Preferably, the cobalt salt is one or more of cobalt chloride, cobalt sulfate, cobalt nitrate and cobalt acetate.

Preferably, the molar mass ratio of the hydroxide to the cobalt salt is 1: (20-80).

Preferably, the further reaction temperature is 35-100 ℃ and the reaction time is 30-120 min.

Preferably, the lithium source is one or more of lithium carbonate, lithium hydroxide, lithium nitrate and lithium oxalate.

Preferably, the amount of the lithium source is calculated such that the molar ratio of Li to Co is (0.9-1.1): 1.

Preferably, the ethyl cellulose accounts for 0.5-5.0 wt% of the total amount of the precursor, the lithium source and the ethyl cellulose.

Preferably, the temperature is raised to 600-900 ℃ at the speed of 1-5 ℃/min for calcination, and the calcination time is 0.5-5 h.

Another aspect of the present invention provides a lithium ion battery, wherein the positive electrode material of the lithium ion battery comprises the metaphosphate coated lithium cobaltate material prepared as described above.

Preferably, the positive electrode material comprises a metaphosphate coated lithium cobaltate material, a conductive agent and a binder, and the mass ratio of the metaphosphate coated lithium cobaltate material to the conductive agent to the binder is 100: (0.1-5.0): (0.1-5.0).

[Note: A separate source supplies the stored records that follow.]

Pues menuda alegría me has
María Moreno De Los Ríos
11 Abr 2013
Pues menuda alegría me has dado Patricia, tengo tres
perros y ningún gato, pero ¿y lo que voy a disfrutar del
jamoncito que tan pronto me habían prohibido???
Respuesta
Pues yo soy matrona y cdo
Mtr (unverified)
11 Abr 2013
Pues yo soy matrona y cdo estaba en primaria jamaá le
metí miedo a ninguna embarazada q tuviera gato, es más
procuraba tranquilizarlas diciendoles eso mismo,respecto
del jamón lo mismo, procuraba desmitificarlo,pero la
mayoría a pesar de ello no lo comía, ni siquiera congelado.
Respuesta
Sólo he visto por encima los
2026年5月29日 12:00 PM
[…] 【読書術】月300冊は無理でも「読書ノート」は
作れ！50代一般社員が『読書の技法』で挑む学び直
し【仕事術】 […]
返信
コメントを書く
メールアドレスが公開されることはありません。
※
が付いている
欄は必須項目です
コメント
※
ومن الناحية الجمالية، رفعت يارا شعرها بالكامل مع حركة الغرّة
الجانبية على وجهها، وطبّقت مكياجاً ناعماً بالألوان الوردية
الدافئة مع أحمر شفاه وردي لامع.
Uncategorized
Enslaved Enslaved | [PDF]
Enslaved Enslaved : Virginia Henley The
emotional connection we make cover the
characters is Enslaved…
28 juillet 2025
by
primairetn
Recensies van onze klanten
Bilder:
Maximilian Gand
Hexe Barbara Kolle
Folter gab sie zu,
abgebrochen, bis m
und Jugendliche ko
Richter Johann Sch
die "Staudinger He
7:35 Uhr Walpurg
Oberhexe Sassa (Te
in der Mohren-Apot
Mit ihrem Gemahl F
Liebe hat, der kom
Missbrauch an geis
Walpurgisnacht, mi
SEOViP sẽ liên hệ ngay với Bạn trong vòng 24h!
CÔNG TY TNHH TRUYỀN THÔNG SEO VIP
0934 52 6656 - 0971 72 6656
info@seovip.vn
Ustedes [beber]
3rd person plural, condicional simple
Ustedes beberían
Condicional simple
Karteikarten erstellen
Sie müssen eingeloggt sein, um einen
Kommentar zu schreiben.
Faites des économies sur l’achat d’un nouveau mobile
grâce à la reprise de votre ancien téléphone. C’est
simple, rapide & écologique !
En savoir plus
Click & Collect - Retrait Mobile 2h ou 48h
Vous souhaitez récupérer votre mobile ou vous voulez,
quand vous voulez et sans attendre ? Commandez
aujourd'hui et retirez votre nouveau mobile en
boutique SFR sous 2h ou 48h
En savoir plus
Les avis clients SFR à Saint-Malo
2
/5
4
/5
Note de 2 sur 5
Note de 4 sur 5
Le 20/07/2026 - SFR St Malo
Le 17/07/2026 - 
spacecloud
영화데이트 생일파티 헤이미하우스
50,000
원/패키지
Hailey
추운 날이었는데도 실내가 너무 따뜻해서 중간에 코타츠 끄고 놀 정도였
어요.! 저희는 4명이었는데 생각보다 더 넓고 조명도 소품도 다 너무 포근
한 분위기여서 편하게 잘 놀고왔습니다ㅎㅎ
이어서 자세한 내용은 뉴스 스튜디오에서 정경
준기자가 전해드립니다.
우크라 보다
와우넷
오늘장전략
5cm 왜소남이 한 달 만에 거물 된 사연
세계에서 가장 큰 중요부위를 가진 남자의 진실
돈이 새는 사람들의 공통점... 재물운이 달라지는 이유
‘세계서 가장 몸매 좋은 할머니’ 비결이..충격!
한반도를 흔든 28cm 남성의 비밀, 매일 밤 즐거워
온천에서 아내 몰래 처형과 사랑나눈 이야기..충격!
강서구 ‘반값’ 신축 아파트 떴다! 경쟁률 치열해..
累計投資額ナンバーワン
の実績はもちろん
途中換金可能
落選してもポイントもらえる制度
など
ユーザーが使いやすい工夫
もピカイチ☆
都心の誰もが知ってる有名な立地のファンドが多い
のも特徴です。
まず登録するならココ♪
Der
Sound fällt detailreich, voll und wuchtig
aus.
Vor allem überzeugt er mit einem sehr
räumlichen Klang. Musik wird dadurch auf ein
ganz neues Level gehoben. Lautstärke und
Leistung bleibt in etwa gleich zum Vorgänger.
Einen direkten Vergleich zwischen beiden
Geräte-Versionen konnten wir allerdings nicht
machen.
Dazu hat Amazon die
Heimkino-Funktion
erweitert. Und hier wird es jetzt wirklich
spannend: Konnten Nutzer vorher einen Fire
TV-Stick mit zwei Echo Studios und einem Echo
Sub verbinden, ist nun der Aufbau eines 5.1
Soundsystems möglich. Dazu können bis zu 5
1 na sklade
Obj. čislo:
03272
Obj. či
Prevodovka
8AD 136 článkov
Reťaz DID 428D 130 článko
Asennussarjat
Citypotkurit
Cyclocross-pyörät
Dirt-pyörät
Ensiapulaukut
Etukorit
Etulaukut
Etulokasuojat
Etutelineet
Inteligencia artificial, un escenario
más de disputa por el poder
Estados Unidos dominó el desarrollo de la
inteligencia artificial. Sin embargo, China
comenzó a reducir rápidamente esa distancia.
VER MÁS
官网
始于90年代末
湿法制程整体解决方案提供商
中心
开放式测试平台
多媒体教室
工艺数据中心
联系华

Compared with the prior art, the invention has the beneficial effects that:

(1) the preparation method of co-precipitation of dihydric phosphate and cobalt salt is adopted, so that uniform coating of metaphosphate on lithium cobaltate particles is facilitated;

(2) according to the invention, ethyl cellulose ball mill is added into the precursor and the lithium source, and the ethyl cellulose is added to obtain a more uniform metaphosphate coated lithium cobaltate material;

(3) the metaphosphate coated lithium cobaltate material is obtained by an in-situ polymerization mode, and the adopted preparation method is simple and easy to operate, and can realize large-scale production;

(4) the metaphosphate coated lithium cobaltate material obtained by the method can be used as a positive electrode material of a lithium ion battery, so that the discharge capacity and the cycle stability of the lithium ion battery are greatly improved;

(5) the cost of raw materials for generating metaphosphate is lower than that of the raw materials for generating lithium cobaltate, so that the metaphosphate coated lithium cobaltate material obtained by the method has lower cost than a pure lithium cobaltate material, and the manufacturing cost of the raw materials of the lithium ion battery can be greatly reduced.

Drawings

FIG. 1 is a scanning electron micrograph of a lithium cobaltate material prepared according to comparative example 3 of the present invention;

fig. 2 is a scanning electron microscope image of the aluminum metaphosphate coated lithium cobaltate material prepared in example 1 of the present invention.

Detailed Description

Hereinafter, embodiments will be described in detail with respect to a method of preparing a metaphosphate coated lithium cobaltate material of the present invention and a lithium ion battery including the same, however, these embodiments are exemplary and the present disclosure is not limited thereto.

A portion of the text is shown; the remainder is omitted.